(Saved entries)

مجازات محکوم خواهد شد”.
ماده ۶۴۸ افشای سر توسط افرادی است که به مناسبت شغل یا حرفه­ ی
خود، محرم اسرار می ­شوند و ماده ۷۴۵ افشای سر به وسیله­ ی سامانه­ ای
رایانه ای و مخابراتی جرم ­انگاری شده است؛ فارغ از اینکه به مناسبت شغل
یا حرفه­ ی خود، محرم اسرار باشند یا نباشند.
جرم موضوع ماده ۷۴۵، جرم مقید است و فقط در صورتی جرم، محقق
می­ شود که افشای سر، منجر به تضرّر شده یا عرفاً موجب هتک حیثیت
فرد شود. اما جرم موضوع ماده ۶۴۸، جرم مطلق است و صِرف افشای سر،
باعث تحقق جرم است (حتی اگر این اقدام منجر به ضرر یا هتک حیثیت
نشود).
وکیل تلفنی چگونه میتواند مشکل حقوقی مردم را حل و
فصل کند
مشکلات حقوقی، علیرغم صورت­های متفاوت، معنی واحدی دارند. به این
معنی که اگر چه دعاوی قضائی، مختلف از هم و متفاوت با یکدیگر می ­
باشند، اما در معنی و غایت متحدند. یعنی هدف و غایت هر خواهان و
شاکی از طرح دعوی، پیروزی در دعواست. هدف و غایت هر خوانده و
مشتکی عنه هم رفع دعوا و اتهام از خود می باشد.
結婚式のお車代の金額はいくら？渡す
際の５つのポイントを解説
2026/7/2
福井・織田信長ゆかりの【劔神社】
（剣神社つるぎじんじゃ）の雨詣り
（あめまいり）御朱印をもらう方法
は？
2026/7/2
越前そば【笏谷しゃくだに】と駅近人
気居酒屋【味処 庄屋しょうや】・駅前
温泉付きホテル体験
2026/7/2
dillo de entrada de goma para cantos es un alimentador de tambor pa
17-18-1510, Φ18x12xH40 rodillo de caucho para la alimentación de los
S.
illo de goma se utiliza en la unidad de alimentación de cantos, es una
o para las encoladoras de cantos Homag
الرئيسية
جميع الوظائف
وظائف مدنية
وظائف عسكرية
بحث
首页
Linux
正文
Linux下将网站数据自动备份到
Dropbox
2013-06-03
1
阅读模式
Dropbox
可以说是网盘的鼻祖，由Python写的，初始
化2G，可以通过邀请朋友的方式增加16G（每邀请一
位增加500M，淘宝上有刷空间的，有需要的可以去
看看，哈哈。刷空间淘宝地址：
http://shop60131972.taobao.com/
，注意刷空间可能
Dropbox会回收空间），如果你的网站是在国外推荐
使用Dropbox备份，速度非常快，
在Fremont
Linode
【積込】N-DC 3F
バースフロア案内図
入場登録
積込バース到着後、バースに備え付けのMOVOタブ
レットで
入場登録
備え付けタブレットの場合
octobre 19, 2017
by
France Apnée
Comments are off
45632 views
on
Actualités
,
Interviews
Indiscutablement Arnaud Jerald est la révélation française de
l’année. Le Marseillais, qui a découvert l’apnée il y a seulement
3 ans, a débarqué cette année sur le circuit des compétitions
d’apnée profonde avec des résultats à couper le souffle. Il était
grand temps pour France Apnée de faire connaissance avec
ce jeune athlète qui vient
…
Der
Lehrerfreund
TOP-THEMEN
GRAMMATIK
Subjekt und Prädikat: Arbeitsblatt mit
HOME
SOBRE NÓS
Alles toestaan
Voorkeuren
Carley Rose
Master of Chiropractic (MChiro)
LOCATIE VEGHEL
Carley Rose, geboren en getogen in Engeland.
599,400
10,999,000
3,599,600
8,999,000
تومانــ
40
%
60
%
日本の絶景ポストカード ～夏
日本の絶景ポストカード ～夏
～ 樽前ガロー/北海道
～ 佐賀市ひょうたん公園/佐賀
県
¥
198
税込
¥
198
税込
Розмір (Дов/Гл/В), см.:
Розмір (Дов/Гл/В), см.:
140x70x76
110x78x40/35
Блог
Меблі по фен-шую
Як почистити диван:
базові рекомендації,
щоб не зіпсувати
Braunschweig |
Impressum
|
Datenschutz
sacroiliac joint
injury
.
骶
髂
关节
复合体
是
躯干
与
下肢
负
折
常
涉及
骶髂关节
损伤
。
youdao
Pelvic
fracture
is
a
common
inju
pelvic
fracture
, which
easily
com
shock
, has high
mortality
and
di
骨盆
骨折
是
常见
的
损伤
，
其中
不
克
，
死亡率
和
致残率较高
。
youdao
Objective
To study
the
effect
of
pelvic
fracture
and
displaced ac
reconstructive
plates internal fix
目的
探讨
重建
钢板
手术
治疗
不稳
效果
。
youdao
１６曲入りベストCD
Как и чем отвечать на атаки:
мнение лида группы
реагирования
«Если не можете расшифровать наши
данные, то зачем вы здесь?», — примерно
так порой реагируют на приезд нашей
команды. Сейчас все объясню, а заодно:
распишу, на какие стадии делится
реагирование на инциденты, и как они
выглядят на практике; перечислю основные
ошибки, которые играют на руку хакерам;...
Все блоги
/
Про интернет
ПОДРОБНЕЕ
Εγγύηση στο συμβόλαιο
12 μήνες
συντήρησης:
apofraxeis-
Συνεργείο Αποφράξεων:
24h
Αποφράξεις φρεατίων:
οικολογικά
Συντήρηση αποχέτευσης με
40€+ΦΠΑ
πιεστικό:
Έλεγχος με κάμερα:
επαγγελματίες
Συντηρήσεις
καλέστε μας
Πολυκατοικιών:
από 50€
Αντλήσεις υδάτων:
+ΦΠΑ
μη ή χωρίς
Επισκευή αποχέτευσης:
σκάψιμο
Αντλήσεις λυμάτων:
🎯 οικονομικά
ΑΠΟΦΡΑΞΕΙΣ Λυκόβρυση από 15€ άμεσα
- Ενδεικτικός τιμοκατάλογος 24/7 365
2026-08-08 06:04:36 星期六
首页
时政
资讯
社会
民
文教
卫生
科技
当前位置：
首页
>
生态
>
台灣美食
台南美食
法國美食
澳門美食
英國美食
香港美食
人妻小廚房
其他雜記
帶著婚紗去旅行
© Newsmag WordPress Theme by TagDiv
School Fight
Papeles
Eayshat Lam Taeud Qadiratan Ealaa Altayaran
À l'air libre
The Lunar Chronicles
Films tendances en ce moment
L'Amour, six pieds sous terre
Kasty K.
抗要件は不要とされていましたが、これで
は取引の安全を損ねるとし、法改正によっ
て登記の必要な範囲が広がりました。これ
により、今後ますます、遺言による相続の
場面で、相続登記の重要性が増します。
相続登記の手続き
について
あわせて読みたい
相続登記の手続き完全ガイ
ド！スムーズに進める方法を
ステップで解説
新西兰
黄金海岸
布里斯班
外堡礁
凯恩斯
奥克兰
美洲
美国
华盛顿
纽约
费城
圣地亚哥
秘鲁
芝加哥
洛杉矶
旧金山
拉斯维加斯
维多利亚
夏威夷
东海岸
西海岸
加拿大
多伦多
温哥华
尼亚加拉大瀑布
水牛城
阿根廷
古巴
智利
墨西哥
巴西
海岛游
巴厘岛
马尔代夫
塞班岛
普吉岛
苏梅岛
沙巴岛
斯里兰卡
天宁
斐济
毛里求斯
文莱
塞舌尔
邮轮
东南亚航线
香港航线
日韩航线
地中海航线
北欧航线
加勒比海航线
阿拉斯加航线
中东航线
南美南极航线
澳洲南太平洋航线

- **Work task**
Without omitting anything, output the data verbatim.

- **Response area**
مجازات محکوم خواهد شد”.
ماده ۶۴۸ افشای سر توسط افرادی است که به مناسبت شغل یا حرفه­ ی
خود، محرم اسرار می ­شوند و ماده ۷۴۵ افشای سر به وسیله­ ی سامانه­ ای
رایانه ای و مخابراتی جرم ­انگاری شده است؛ فارغ از اینکه به مناسبت شغل
یا حرفه­ ی خود، محرم اسرار باشند یا نباشند.
جرم موضوع ماده ۷۴۵، جرم مقید است و فقط در صورتی جرم، محقق
می­ شود که افشای سر، منجر به تضرّر شده یا عرفاً موجب هتک حیثیت
فرد شود. اما جرم موضوع ماده ۶۴۸، جرم مطلق است و صِرف افشای سر،
باعث تحقق جرم است (حتی اگر این اقدام منجر به ضرر یا هتک حیثیت
نشود).
وکیل تلفنی چگونه میتواند مشکل حقوقی مردم را حل و
فصل کند
مشکلات حقوقی، علیرغم صورت­های متفاوت، معنی واحدی دارند. به این
معنی که اگر چه دعاوی قضائی، مختلف از هم و متفاوت با یکدیگر می ­
باشند، اما در معنی و غایت متحدند. یعنی هدف و غایت هر خواهان و
شاکی از طرح دعوی، پیروزی در دعواست. هدف و غایت هر خوانده و
مشتکی عنه هم رفع دعوا و اتهام از خود می باشد.
結婚式のお車代の金額はいくら？渡す
際の５つのポイントを解説
2026/7/2
福井・織田信長ゆかりの【劔神社】
（剣神社つるぎじんじゃ）の雨詣り
（あめまいり）御朱印をもらう方法
は？
2026/7/2
越前そば【笏谷しゃくだに】と駅近人
気居酒屋【味処 庄屋しょうや】・駅前
温泉付きホテル体験
2026/7/2
dillo de entrada de goma para cantos es un alimentador de tambor pa
17-18-1510, Φ18x12xH40 rodillo de caucho para la alimentación de los
S.
illo de goma se utiliza en la unidad de alimentación de cantos, es una
o para las encoladoras de cantos Homag
الرئيسية
جميع الوظائف
وظائف مدنية
وظائف عسكرية
بحث
首页
Linux
正文
Linux下将网站数据自动备份到
Dropbox
2013-06-03
1
阅读模式
Dropbox
可以说是网盘的鼻祖，由Python写的，初始
化2G，可以通过邀请朋友的方式增加16G（每邀请一
位增加500M，淘宝上有刷空间的，有需要的可以去
看看，哈哈。刷空间淘宝地址：
http://shop60131972.taobao.com/
，注意刷空间可能
Dropbox会回收空间），如果你的网站是在国外推荐
使用Dropbox备份，速度非常快，
在Fremont
Linode
【積込】N-DC 3F
バースフロア案内図
入場登録
積込バース到着後、バースに備え付けのMOVOタブ
レットで
入場登録
備え付けタブレットの場合
octobre 19, 2017
by
France Apnée
Comments are off
45632 views
on
Actualités
,
Interviews
Indiscutablement Arnaud Jerald est la révélation française de
l’année. Le Marseillais, qui a découvert l’apnée il y a seulement
3 ans, a débarqué cette année sur le circuit des compétitions
d’apnée profonde avec des résultats à couper le souffle. Il était
grand temps pour France Apnée de faire connaissance avec
ce jeune athlète qui vient
…
Der
Lehrerfreund
TOP-THEMEN
GRAMMATIK
Subjekt und Prädikat: Arbeitsblatt mit
HOME
SOBRE NÓS
Alles toestaan
Voorkeuren
Carley Rose
Master of Chiropractic (MChiro)
LOCATIE VEGHEL
Carley Rose, geboren en getogen in Engeland.
599,400
10,999,000
3,599,600
8,999,000
تومانــ
40
%
60
%
日本の絶景ポストカード ～夏
日本の絶景ポストカード ～夏
～ 樽前ガロー/北海道
～ 佐賀市ひょうたん公園/佐賀
県
¥
198
税込
¥
198
税込
Розмір (Дов/Гл/В), см.:
Розмір (Дов/Гл/В), см.:
140x70x76
110x78x40/35
Блог
Меблі по фен-шую
Як почистити диван:
базові рекомендації,
щоб не зіпсувати
Braunschweig |
Impressum
|
Datenschutz
sacroiliac joint
injury
.
骶
髂
关节
复合体
是
躯干
与
下肢
负
折
常
涉及
骶髂关节
损伤
。
youdao
Pelvic
fracture
is
a
common
inju
pelvic
fracture
, which
easily
com
shock
, has high
mortality
and
di
骨盆
骨折
是
常见
的
损伤
，
其中
不
克
，
死亡率
和
致残率较高
。
youdao
Objective
To study
the
effect
of
pelvic
fracture
and
displaced ac
reconstructive
plates internal fix
目的
探讨
重建
钢板
手术
治疗
不稳
效果
。
youdao
１６曲入りベストCD
Как и чем отвечать на атаки:
мнение лида группы
реагирования
«Если не можете расшифровать наши
данные, то зачем вы здесь?», — примерно
так порой реагируют на приезд нашей
команды. Сейчас все объясню, а заодно:
распишу, на какие стадии делится
реагирование на инциденты, и как они
выглядят на практике; перечислю основные
ошибки, которые играют на руку хакерам;...
Все блоги
/
Про интернет
ПОДРОБНЕЕ
Εγγύηση στο συμβόλαιο
12 μήνες
συντήρησης:
apofraxeis-
Συνεργείο Αποφράξεων:
24h
Αποφράξεις φρεατίων:
οικολογικά
Συντήρηση αποχέτευσης με
40€+ΦΠΑ
πιεστικό:
Έλεγχος με κάμερα:
επαγγελματίες
Συντηρήσεις
καλέστε μας
Πολυκατοικιών:
από 50€
Αντλήσεις υδάτων:
+ΦΠΑ
μη ή χωρίς
Επισκευή αποχέτευσης:
σκάψιμο
Αντλήσεις λυμάτων:
🎯 οικονομικά
ΑΠΟΦΡΑΞΕΙΣ Λυκόβρυση από 15€ άμεσα
- Ενδεικτικός τιμοκατάλογος 24/7 365
2026-08-08 06:04:36 星期六
首页
时政
资讯
社会
民
文教
卫生
科技
当前位置：
首页
>
生态
>
台灣美食
台南美食
法國美食
澳門美食
英國美食
香港美食
人妻小廚房
其他雜記
帶著婚紗去旅行
© Newsmag WordPress Theme by TagDiv
School Fight
Papeles
Eayshat Lam Taeud Qadiratan Ealaa Altayaran
À l'air libre
The Lunar Chronicles
Films tendances en ce moment
L'Amour, six pieds sous terre
Kasty K.
抗要件は不要とされていましたが、これで
は取引の安全を損ねるとし、法改正によっ
て登記の必要な範囲が広がりました。これ
により、今後ますます、遺言による相続の
場面で、相続登記の重要性が増します。
相続登記の手続き
について
あわせて読みたい
相続登記の手続き完全ガイ
ド！スムーズに進める方法を
ステップで解説
新西兰
黄金海岸
布里斯班
外堡礁
凯恩斯
奥克兰
美洲
美国
华盛顿
纽约
费城
圣地亚哥
秘鲁
芝加哥
洛杉矶
旧金山
拉斯维加斯
维多利亚
夏威夷
东海岸
西海岸
加拿大
多伦多
温哥华
尼亚加拉大瀑布
水牛城
阿根廷
古巴
智利
墨西哥
巴西
海岛游
巴厘岛
马尔代夫
塞班岛
普吉岛
苏梅岛
沙巴岛
斯里兰卡
天宁
斐济
毛里求斯
文莱
塞舌尔
邮轮
东南亚航线
香港航线
日韩航线
地中海航线
北欧航线
加勒比海航线
阿拉斯加航线
中东航线
南美南极航线
澳洲南太平洋航线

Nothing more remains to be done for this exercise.